Garage Gym
(180#Incline)5,5,5,5,4+135x8,7P
(105#Squat)3x10+3holds
(60#DBShldr)8,5,50x6,45x8
(25#Fly)10,20x15
(45#Crunch)2x10
(105#RGBP)10,125x6
(80#Skull/Press)8/8,70x9/9
(Crunch)2x12
(BandExt)10,7
26 + 52 + 15 = 93 mins
Push day. Started with incline and bumped the weight by 5#'s from last WO since I still hit 5x5. I got 5,5,5,5,4 with this weight and was very pleased with the effort. I barely got the 4th rep on the last set, so I wasn't that close to 5x5, but happy with the progression. I'll hit this weight again this weekend.

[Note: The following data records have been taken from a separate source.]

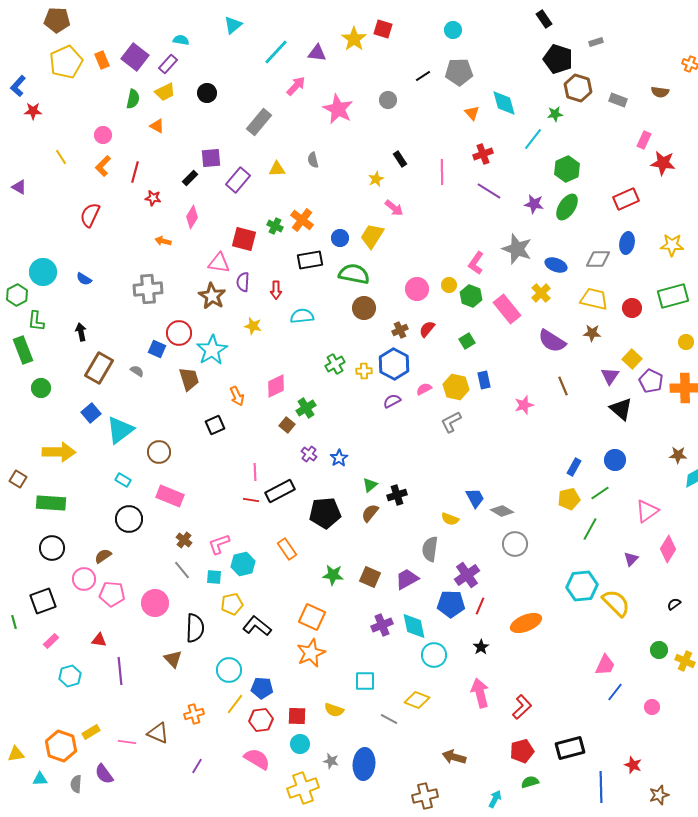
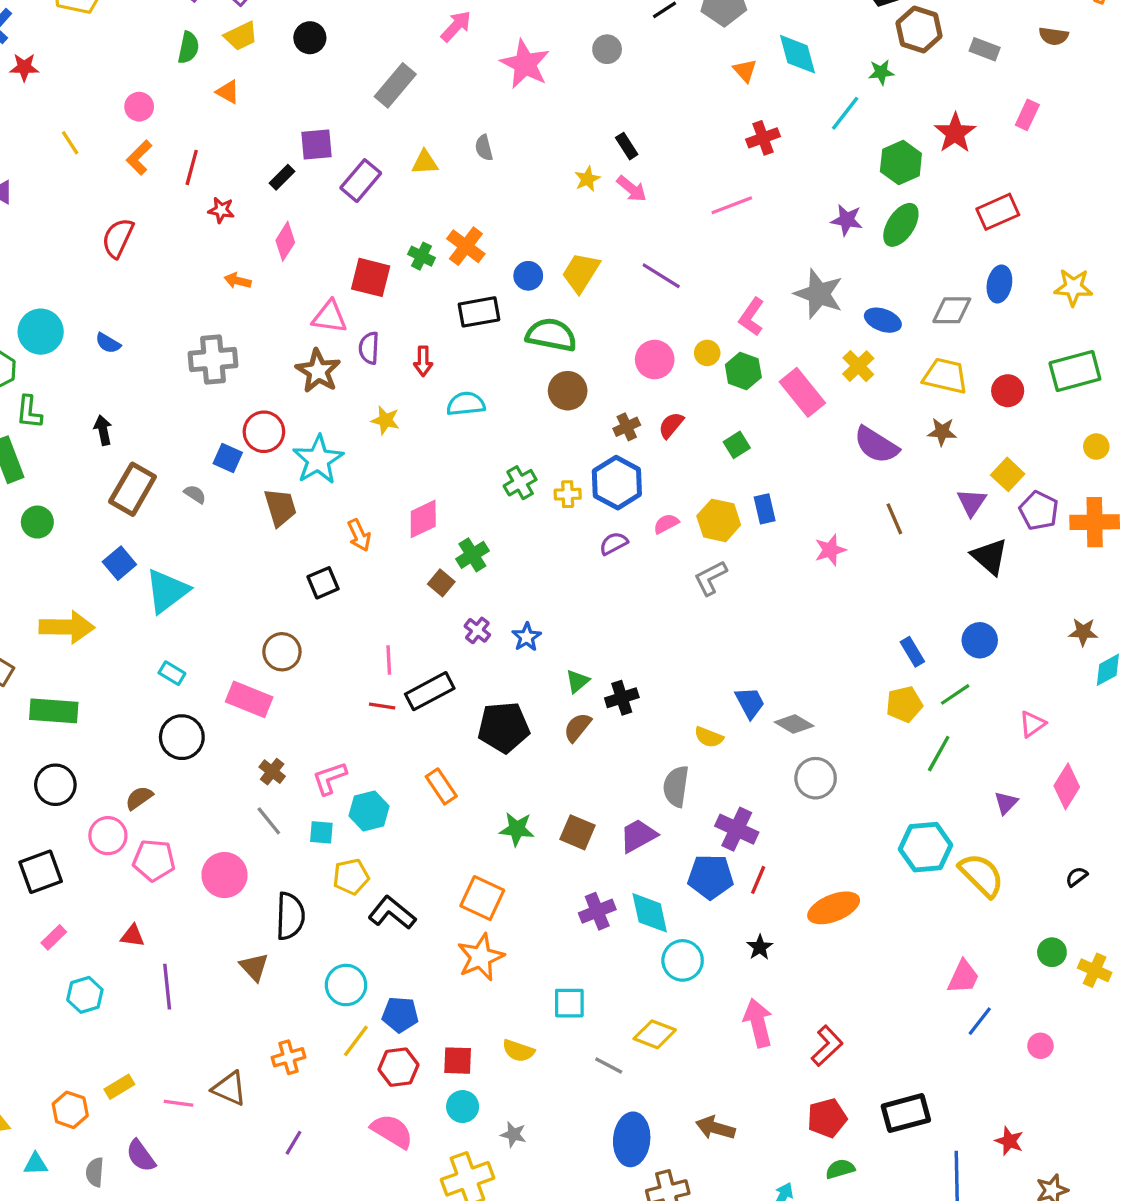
red star: (663, 163) -> (955, 133), moved, turned 30
pink line: (442, 172) -> (732, 205), moved, turned 70
purple line: (489, 191) -> (661, 276), moved
pink arrow: (394, 208) -> (632, 189), moved
brown circle: (159, 452) -> (282, 652), moved
blue rectangle: (574, 467) -> (912, 652), turned -60
pink triangle: (647, 511) -> (1032, 724), size x0.7
purple cross: (467, 575) -> (737, 829), turned -30
orange hexagon: (61, 746) -> (70, 1110), size x0.7
blue ellipse: (364, 764) -> (632, 1139), moved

Knees are FINALLY starting to feel a bit better so we did light squat for 3 sets and then got into deep squat position and did holds of about 20 seconds.
Next we did shoulder press. First set with 60#'s felt good, died on the 2nd. Reduced weight the next 2 sets. Then we did incline fly's with heavy crunches. Next we did 2 sets of Revers Grip Bench Press for triceps. Started a bit too light, felt pretty good. Flat pressing still bothers my shoulder though, even reverse and close grip. Next we did skull/presses with crunches. Finished up with band extensions with our new bands from EliteFTS. Similar to rope extensions, but with the heavy bands. Great WO. Very pleased.
Nutrition/Weight:
I weighed 192.8 this morning. Down from 200#'s on Monday.